Data entries >>
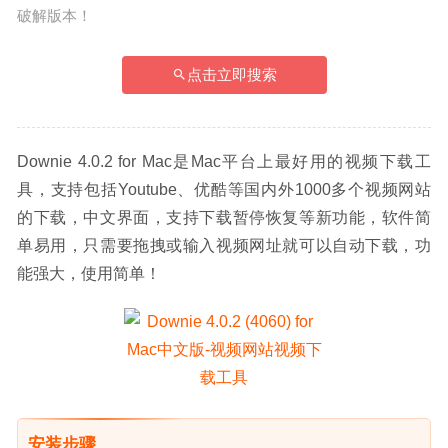
破解版本！
点击立即搜索
Downie 4.0.2 for Mac是Mac平台上最好用的视频下载工
具，支持包括Youtube、优酷等国内外1000多个视频网站
的下载，中文界面，支持下载暂停恢复等新功能，软件简
单易用，只需要拖拽或输入视频网址就可以自动下载，功
能强大，使用简单！
安装步骤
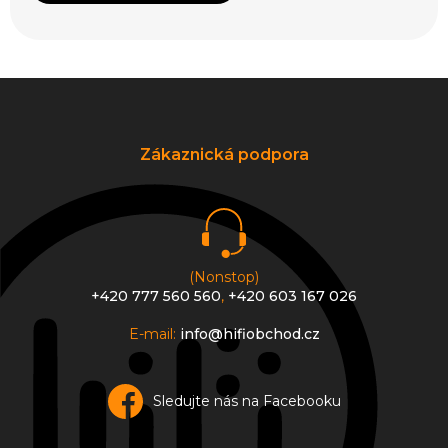
Z
á
p
a
Zákaznická podpora
t
í
(Nonstop)
+420 777 560 560
,
+420 603 167 026
E-mail:
info@hifiobchod.cz
Sledujte nás na Facebooku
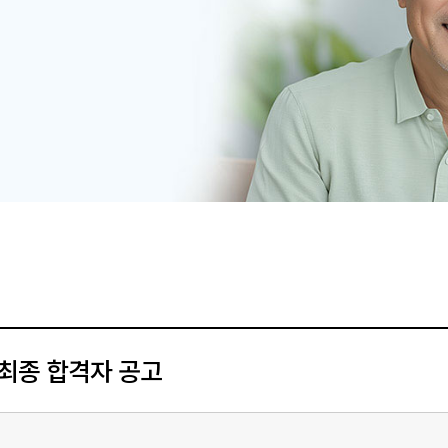
최종 합격자 공고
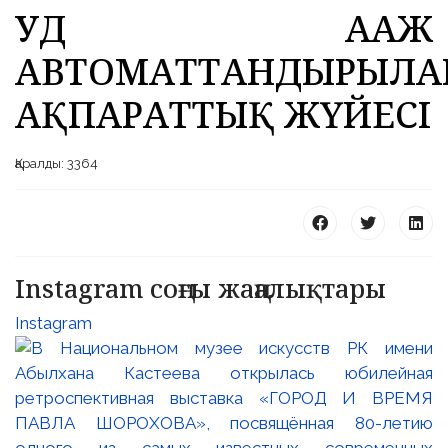
УД ААЖ
АВТОМАТТАНДЫРЫЛҒА
АҚПАРАТТЫҚ ЖҮЙЕСІ
 23 97
Қаралды: 3364
Instagram соңғы жаңалықтары
Instagram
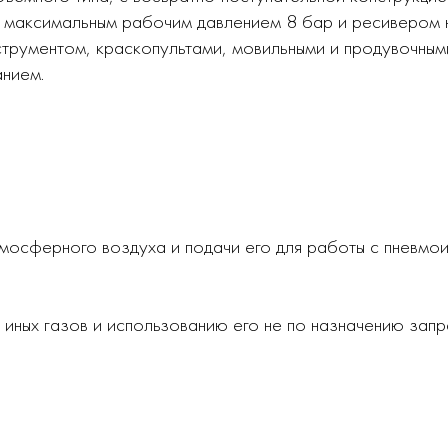
 максимальным рабочим давлением 8 бар и ресивером н
струментом, краскопультами, мовильными и продувочным
нием.
мосферного воздуха и подачи его для работы с пневмо
иных газов и использованию его не по назначению запр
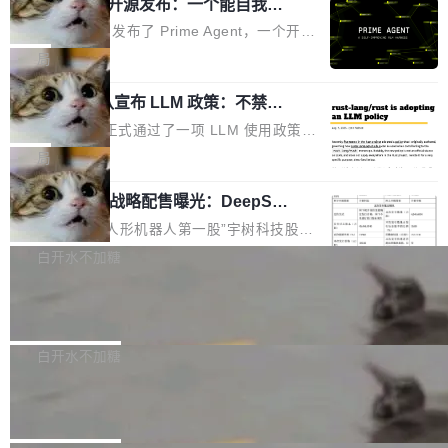
（OHDD：OpenHarmony Hardware Develope
Prime Agent 开源发布：一个能自我改
障无法工作。Pages、Copilot code review、C
进的编程 Agent，ARC-AGI 3 超越人类
r Day）将在杭州启航。活动面向智能硬件产业
opilot coding agent 全部受影响。从检测到完全
Prime Intellect 发布了 Prime Agent，一个开源
专家基线
链企业和开发者，邀请行业专家与资深技术顾
恢复，大约 12 小时。 这是 2026 年 8 月的第六
的编程 Agent Harness，核心设计围绕两个抽
局
问，围绕开源鸿蒙技术能力、设备适配、芯片适
起事故，其中四起与 AI/Copilot 服务相关。 Git
象：Recursive Language Model（RLM）和 C
配、功耗与稳定性调优、兼容性测评及统一互联
Hub 员工 kdaigle 在 HN 讨论中贴出了一组数
Rust 项目团队宣布 LLM 政策：不禁
ontinual Harness。在 ARC-AGI 3 基准测试
等内容展开系统讲解和实战交流，帮助企业进一
止，但你要承认哪些代码不是你写的
据：2025 年全年 10 亿次 commit。现在，每周
上，Prime Agent + Opus 5 的组合达到了 95.
Rust 语言项目正式通过了一项 LLM 使用政策，
步了解开源鸿蒙在智能...
2.75 亿次，全年预计 140 亿次。GitHub...
5% RHAE Best@1，超过了 ARC 报告的人类专
覆盖 rust-lang/rust 单一仓库的代码贡献。这不
局
家基线 95.4%。 不是又一个 coding agent 包装
是项目级别的官方立场，目前由五个团队采纳，
器 Prime Agent 的架构和市面上大多数 coding
宇树科技 IPO 战略配售曝光：DeepSe
但它可能是主流开源项目中关于 AI 辅助贡献最
ek 获配 93.3 万股，锁定 36 个月
agent 有本质区别。大多数 agent harness 的设
细致的一份规则。 政策的核心只有一句话：LLM
8月6日晚间，“人形机器人第一股”宇树科技股份
计是基于早期模型的能力—...
可以用来分析、提炼、审阅、建议，但不能用来
有限公司披露IPO发行价格及战略配售结果，杭
白开水不加糖
创作。 具体来说，LLM 生成的代码可以提交，
州深度求索人工智能基础技术研究有限公司（De
但必须满足五个条件：预先安排、非关键、高质
Docker 29.7.2 发布
epSeek）获配93.3399万股，按150.8元/股发行
量、充分测试、充分审查，并且必须披露。LLM
价格计算，认购金额约1.41亿元，股份锁定期为
Docker 29.7.2 现已发布，具体更新内容如下：
不得生成涉及安全性的关键变更，除非作者本身
36个月。 公告显示，本次宇树科技战略配售对
Bug fixes and enhancements 修复多次传递同
白开水不加糖
就是领域专家。即使如此，政策也"强烈不建
象主要包括长期投资机构、与公司业务具有战略
一环境变量时，docker service create和docker
议"这么做。 对于不披露的情况，审核者可以直
Apache Fluss 毕业成为顶级项目
合作关系或长期合作愿景的大型企业、科创板保
service update会发生 panic 的问题。docker/cl
接关闭 PR，无需解释。 政策作者 Jynn Ne...
荐人跟投子公司，以及公司高级管理人员和核心
i#7145 修复了 Docker Engine 29.7.0 中引入的
今年 7 月，Apache Fluss 的毕业提案在 Apach
员工参与设立的专项资产管理计划。其中，Dee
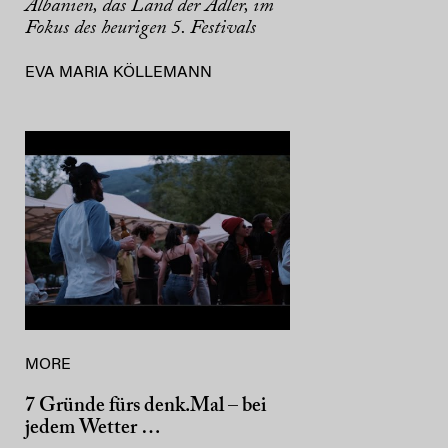
Albanien, das Land der Adler, im
Fokus des heurigen 5. Festivals
EVA MARIA KÖLLEMANN
MORE
7 Gründe fürs denk.Mal – bei
jedem Wetter …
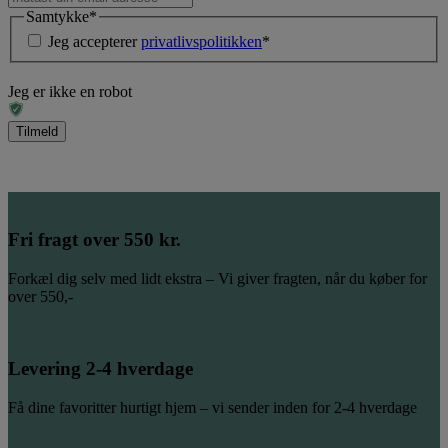
Samtykke
*
Jeg accepterer
privatlivspolitikken
*
Jeg er ikke en robot
Fri fragt over 550 kr.
Forkæl dig selv med lidt ekstra – Vi giver fragten, når du køber for
over 550,-
Levering 2-4 hverdage
Få dine favoritter hurtigt hjem – vi sender inden for 2-4 hverdage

YOUR ASSIGNMENT >>
Reproduce all of the entries word for word, skipping any pictures they hold.

EXERCISE SOLUTION >>
破解版本！
点击立即搜索
Downie 4.0.2 for Mac是Mac平台上最好用的视频下载工
具，支持包括Youtube、优酷等国内外1000多个视频网站
的下载，中文界面，支持下载暂停恢复等新功能，软件简
单易用，只需要拖拽或输入视频网址就可以自动下载，功
能强大，使用简单！
安装步骤
Z
á
p
a
Zákaznická podpora
t
í
(Nonstop)
+420 777 560 560
,
+420 603 167 026
E-mail:
info@hifiobchod.cz
Sledujte nás na Facebooku
최종 합격자 공고
УД ААЖ
АВТОМАТТАНДЫРЫЛҒА
АҚПАРАТТЫҚ ЖҮЙЕСІ
 23 97
Қаралды: 3364
Instagram соңғы жаңалықтары
Instagram
 максимальным рабочим давлением 8 бар и ресивером н
струментом, краскопультами, мовильными и продувочным
нием.
мосферного воздуха и подачи его для работы с пневмо
иных газов и использованию его не по назначению запр
（OHDD：OpenHarmony Hardware Develope
Prime Agent 开源发布：一个能自我改
障无法工作。Pages、Copilot code review、C
进的编程 Agent，ARC-AGI 3 超越人类
r Day）将在杭州启航。活动面向智能硬件产业
opilot coding agent 全部受影响。从检测到完全
Prime Intellect 发布了 Prime Agent，一个开源
专家基线
链企业和开发者，邀请行业专家与资深技术顾
恢复，大约 12 小时。 这是 2026 年 8 月的第六
的编程 Agent Harness，核心设计围绕两个抽
局
问，围绕开源鸿蒙技术能力、设备适配、芯片适
起事故，其中四起与 AI/Copilot 服务相关。 Git
象：Recursive Language Model（RLM）和 C
配、功耗与稳定性调优、兼容性测评及统一互联
Hub 员工 kdaigle 在 HN 讨论中贴出了一组数
Rust 项目团队宣布 LLM 政策：不禁
ontinual Harness。在 ARC-AGI 3 基准测试
等内容展开系统讲解和实战交流，帮助企业进一
止，但你要承认哪些代码不是你写的
据：2025 年全年 10 亿次 commit。现在，每周
上，Prime Agent + Opus 5 的组合达到了 95.
Rust 语言项目正式通过了一项 LLM 使用政策，
步了解开源鸿蒙在智能...
2.75 亿次，全年预计 140 亿次。GitHub...
5% RHAE Best@1，超过了 ARC 报告的人类专
覆盖 rust-lang/rust 单一仓库的代码贡献。这不
局
家基线 95.4%。 不是又一个 coding agent 包装
是项目级别的官方立场，目前由五个团队采纳，
器 Prime Agent 的架构和市面上大多数 coding
宇树科技 IPO 战略配售曝光：DeepSe
但它可能是主流开源项目中关于 AI 辅助贡献最
ek 获配 93.3 万股，锁定 36 个月
agent 有本质区别。大多数 agent harness 的设
细致的一份规则。 政策的核心只有一句话：LLM
8月6日晚间，“人形机器人第一股”宇树科技股份
计是基于早期模型的能力—...
可以用来分析、提炼、审阅、建议，但不能用来
有限公司披露IPO发行价格及战略配售结果，杭
白开水不加糖
创作。 具体来说，LLM 生成的代码可以提交，
州深度求索人工智能基础技术研究有限公司（De
但必须满足五个条件：预先安排、非关键、高质
Docker 29.7.2 发布
epSeek）获配93.3399万股，按150.8元/股发行
量、充分测试、充分审查，并且必须披露。LLM
价格计算，认购金额约1.41亿元，股份锁定期为
Docker 29.7.2 现已发布，具体更新内容如下：
不得生成涉及安全性的关键变更，除非作者本身
36个月。 公告显示，本次宇树科技战略配售对
Bug fixes and enhancements 修复多次传递同
白开水不加糖
就是领域专家。即使如此，政策也"强烈不建
象主要包括长期投资机构、与公司业务具有战略
一环境变量时，docker service create和docker
议"这么做。 对于不披露的情况，审核者可以直
Apache Fluss 毕业成为顶级项目
合作关系或长期合作愿景的大型企业、科创板保
service update会发生 panic 的问题。docker/cl
接关闭 PR，无需解释。 政策作者 Jynn Ne...
荐人跟投子公司，以及公司高级管理人员和核心
i#7145 修复了 Docker Engine 29.7.0 中引入的
今年 7 月，Apache Fluss 的毕业提案在 Apach
员工参与设立的专项资产管理计划。其中，Dee
Albanien, das Land der Adler, im
Fokus des heurigen 5. Festivals
EVA MARIA KÖLLEMANN
MORE
7 Gründe fürs denk.Mal – bei
jedem Wetter …
Samtykke
*
Jeg accepterer
privatlivspolitikken
*
Jeg er ikke en robot
Fri fragt over 550 kr.
Forkæl dig selv med lidt ekstra – Vi giver fragten, når du køber for
over 550,-
Levering 2-4 hverdage
Få dine favoritter hurtigt hjem – vi sender inden for 2-4 hverdage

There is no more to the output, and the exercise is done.